● **RAW DATA**
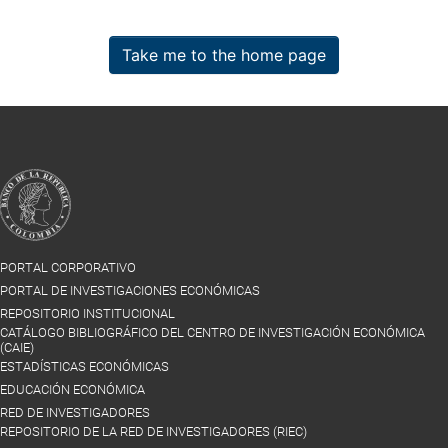
Take me to the home page
PORTAL CORPORATIVO
PORTAL DE INVESTIGACIONES ECONÓMICAS
REPOSITORIO INSTITUCIONAL
CATÁLOGO BIBLIOGRÁFICO DEL CENTRO DE INVESTIGACIÓN ECONÓMICA
(CAIE)
ESTADÍSTICAS ECONÓMICAS
EDUCACIÓN ECONÓMICA
RED DE INVESTIGADORES
REPOSITORIO DE LA RED DE INVESTIGADORES (RIEC)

● **EXERCISE BRIEF**
Only the number is wanted. Count the lines above that include the word "REPOSITORIO".

● **TASK ANSWER**
2